Il “daspo urbano”: il nuovo volto dell’ostracismo

Il “daspo urbano”: il nuovo volto dell’ostracismo
Davide Impicciatore

Nella Grecia del V secolo a.C. un cittadino poteva venir allontanato per dieci anni se considerato nemico della polis

Daspo, esilio o ostracismo: cambia nome, ma i metodi per isolare la cultura divergente rispetto ad una cultura omologante e dominante sono sempre gli stessi.

Nell’antica Grecia, tra gennaio e febbraio di ogni anno – quando la sospensione dei lavori in campagna consentiva una maggiore partecipazione dei cittadini alla vita pubblica – gli Ateniesi si riunivano in assemblea per decidere se attivare o no la procedura dell’ostracismo, antica pratica che qualcuno ha accostato a quella del cosiddetto “daspo urbano”.

  • Significato

La parola ostracismo viene dal greco òstrakon, e significa letteralmente “conchiglia”. In particolare, ad Atene, òstrakon era il frammento di ceramica o terracotta sul quale ciascun cittadino scriveva il nome di un altro cittadino considerato “nemico” degli interessi della città.

  • Il funzionamento e le conseguenze

Dopo una prima assemblea preparatoria e generica (per alzata di mano e senza fare nomi), veniva autorizzata e convocata quella vera e propria.  Per essere valida questa doveva raggiungere il quorum del 20% circa dei cittadini (su 30.000 abitanti, ne servivano almeno 6.000).

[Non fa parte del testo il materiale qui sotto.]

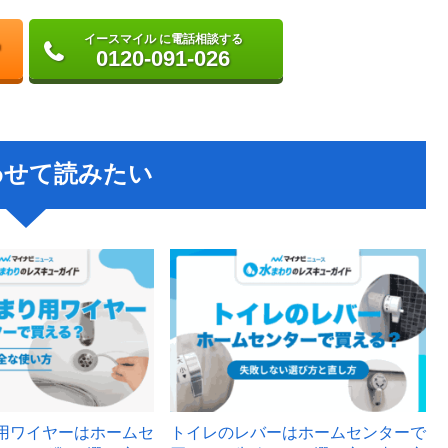
イースマイル に電話相談する
0120-091-026
わせて読みたい
用ワイヤーはホームセ
トイレのレバーはホームセンターで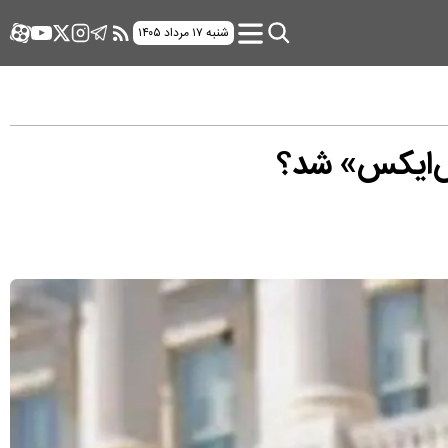
شنبه ۱۷ مرداد ۱۴۰۵
س‌ایکس»‌ شد؟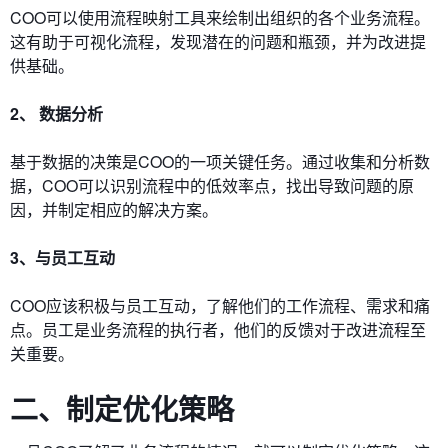
COO可以使用流程映射工具来绘制出组织的各个业务流程。
这有助于可视化流程，发现潜在的问题和瓶颈，并为改进提
供基础。
2、 数据分析
基于数据的决策是COO的一项关键任务。通过收集和分析数
据，COO可以识别流程中的低效率点，找出导致问题的原
因，并制定相应的解决方案。
3、与员工互动
COO应该积极与员工互动，了解他们的工作流程、需求和痛
点。员工是业务流程的执行者，他们的反馈对于改进流程至
关重要。
二、制定优化策略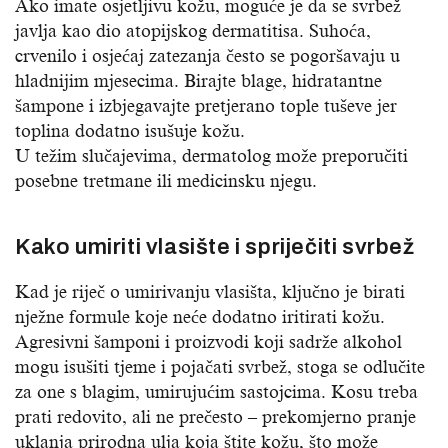
Ako imate osjetljivu kožu, moguće je da se svrbež
javlja kao dio atopijskog dermatitisa. Suhoća,
crvenilo i osjećaj zatezanja često se pogoršavaju u
hladnijim mjesecima. Birajte blage, hidratantne
šampone i izbjegavajte pretjerano tople tuševe jer
toplina dodatno isušuje kožu.
U težim slučajevima, dermatolog može preporučiti
posebne tretmane ili medicinsku njegu.
Kako umiriti vlasište i spriječiti svrbež
Kad je riječ o umirivanju vlasišta, ključno je birati
nježne formule koje neće dodatno iritirati kožu.
Agresivni šamponi i proizvodi koji sadrže alkohol
mogu isušiti tjeme i pojačati svrbež, stoga se odlučite
za one s blagim, umirujućim sastojcima. Kosu treba
prati redovito, ali ne prečesto – prekomjerno pranje
uklanja prirodna ulja koja štite kožu, što može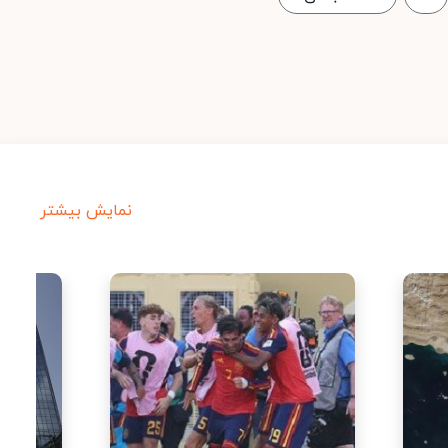
نمایش بیشتر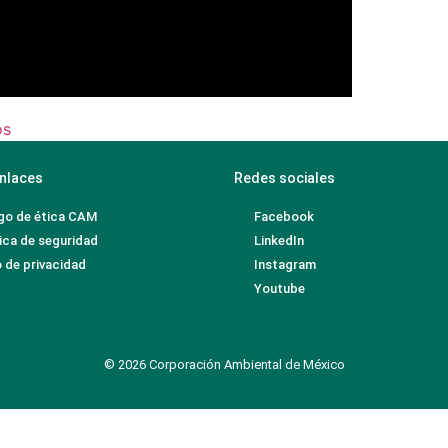
os
nlaces
Redes sociales
go de ética CAM
Facebook
ica de seguridad
LinkedIn
 de privacidad
Instagram
Youtube
© 2026 Corporación Ambiental de México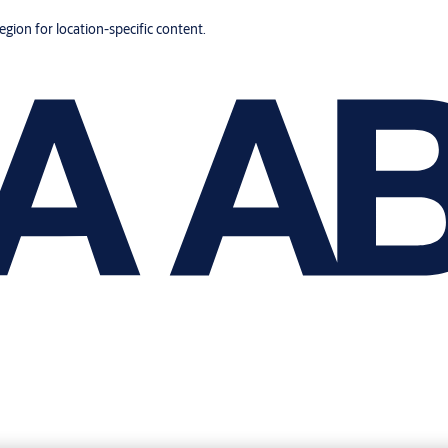
region for location-specific content.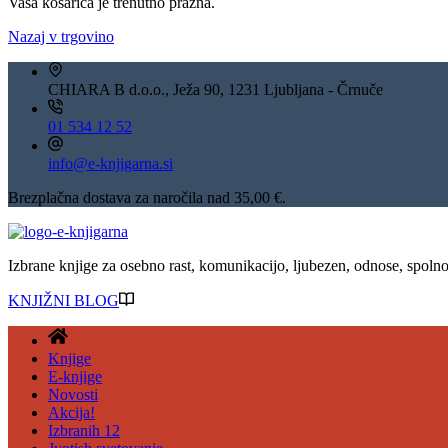
Vaša košarica je trenutno prazna.
Nazaj v trgovino
CHIARA B d.o.o., Ježa 90, 1231 Ljubljana - Črnuče
01 534 12 52
info@e-knjigarna.si
Brezplačna dostava za naročila nad 35,00 €.
Izbrane knjige za osebno rast, komunikacijo, ljubezen, odnose, spolnos
KNJIŽNI BLOG
Knjige
E-knjige
Novosti
Akcija!
Izbranih 12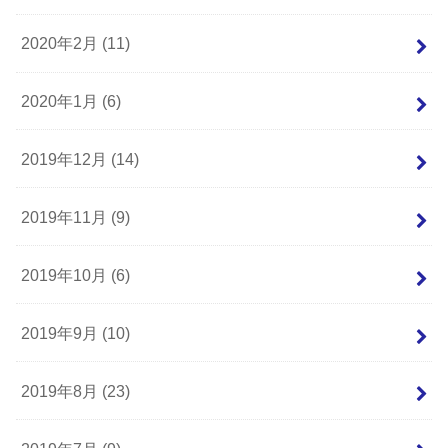
2020年2月 (11)
2020年1月 (6)
2019年12月 (14)
2019年11月 (9)
2019年10月 (6)
2019年9月 (10)
2019年8月 (23)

In nessuna delle due assemblee era previsto il dibattito, anche se, grazie ai tempi dilatati, i cittadini potevano discutere tra loro – in modo informale – sull’eventualità di ostracizzare o meno qualcuno.

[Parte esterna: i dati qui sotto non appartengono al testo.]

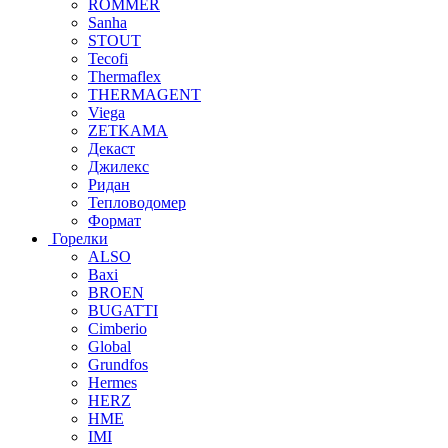
ROMMER
Sanha
STOUT
Tecofi
Thermaflex
THERMAGENT
Viega
ZETKAMA
Декаст
Джилекс
Ридан
Тепловодомер
Формат
Горелки
ALSO
Baxi
BROEN
BUGATTI
Cimberio
Global
Grundfos
Hermes
HERZ
HME
IMI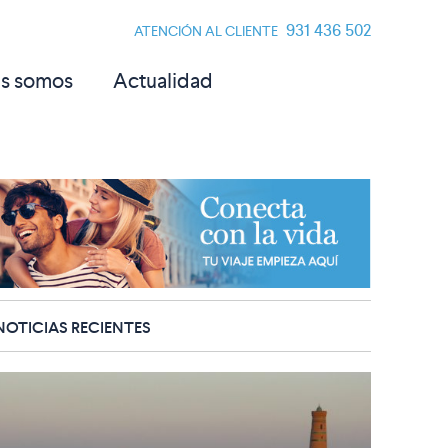
931 436 502
ATENCIÓN AL CLIENTE
s somos
Actualidad
NOTICIAS RECIENTES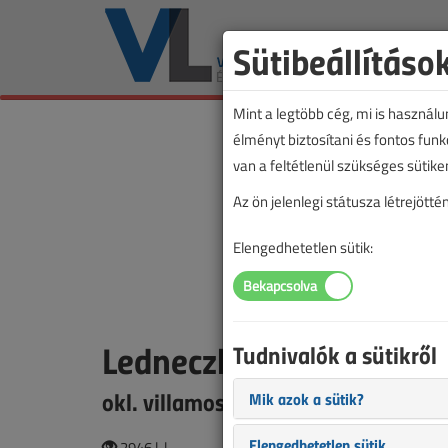
Sütibeállításo
Mint a legtöbb cég, mi is használ
élményt biztosítani és fontos fun
van a feltétlenül szükséges sütike
Az ön jelenlegi státusza létrejöt
Elengedhetetlen sütik:
Ledneczki László
Tudnivalók a sütikről
okl. villamosmérnök
Mik azok a sütik?
Elengedhetetlen sütik
2946 |
|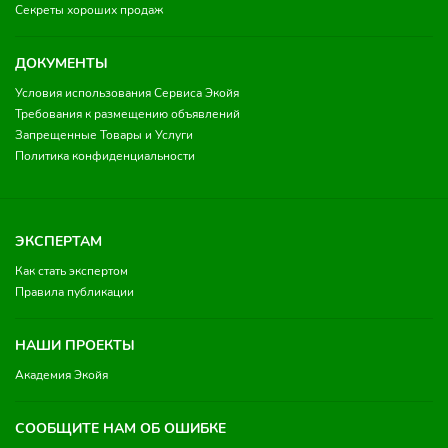
Секреты хороших продаж
ДОКУМЕНТЫ
Условия использования Сервиса Экойя
Требования к размещению объявлений
Запрещенные Товары и Услуги
Политика конфиденциальности
ЭКСПЕРТАМ
Как стать экспертом
Правила публикации
НАШИ ПРОЕКТЫ
Академия Экойя
СООБЩИТЕ НАМ ОБ ОШИБКЕ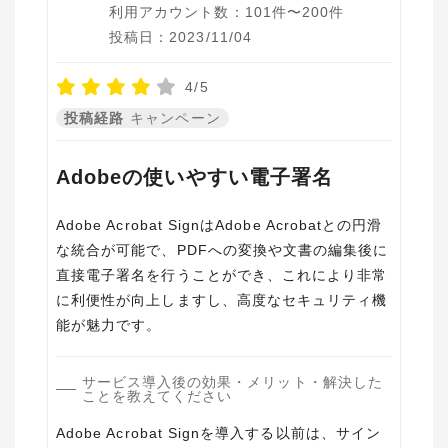
利用アカウント数：101件〜200件
投稿日：2023/11/04
4/5
投稿経路
キャンペーン
Adobeの使いやすい電子署名
Adobe Acrobat SignはAdobe Acrobatとの円滑
な統合が可能で、PDFへの変換や文書の編集後に
直接電子署名を行うことができ、これにより非常
に利便性が向上しますし、高度なセキュリティ機
能が魅力です。
サービス導入後の効果・メリット・解決した
ことを教えてください
Adobe Acrobat Signを導入する以前は、サイン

Il cittadino il cui nome risultava scritto sulla maggioranza assoluta degli òstraka doveva abbandonare la città entro dieci giorni e per la durata minima di dieci anni (se il popolo non acconsentiva ad un suo ritorno anticipato).

  • Storia e finalità

Secondo Aristotele, questa pratica fu inventata da Clistene nel 510 a.C. L’ostracismo – così come lo intendevano gli Ateniesi – non era un esilio, che invece era perpetuo e prevedeva una sede fissa. Per quasi tutto il V secolo il popolo ne fece ampiamente ricorso, soprattutto per proteggere l’equilibrio democratico contro le ambizioni dei personaggi che facevano un uso spregiudicato del proprio prestigio e della propria influenza.

  • I casi noti

La sanzione era pensata come una misura di precauzione a difesa della città e non aveva nulla d’infamante: l’ostracizzato non subiva la confisca dei beni e la sua famiglia non era disonorata. Il caso di Aristide è esemplare: ostracizzato nel 482 a.C. per aver ostacolato il potenziamento della flotta promosso da Temistocle (a sua volta ostracizzato nel 471 a.C.), fu richiamato nel 480 e divenne protagonista della memorabile vittoria di Platea del 479 durante le guerre persiane.

Plutarco racconta che Aristide “il giusto” fu ostracizzato solo perché considerato un potenziale tiranno. Tra gli altri nomi noti che furono ostracizzati ci sono Ipparco di Carmo nel 487, Megale (figlio di Ippocrate) nel 486, Santippo (padre di Pericle) nel 484 e Cimone nel 461 (accusato da Pericle di essere alleato di Sparta).

Oggi alle “conchiglie” si sono sostituiti i “fogli” di via e il Daspo, ma il metodo, cioè l’isolamento e l’allontanamento di chi manifesta il dissenso politico, rimane lo stesso di sempre. E come sempre, autoritario.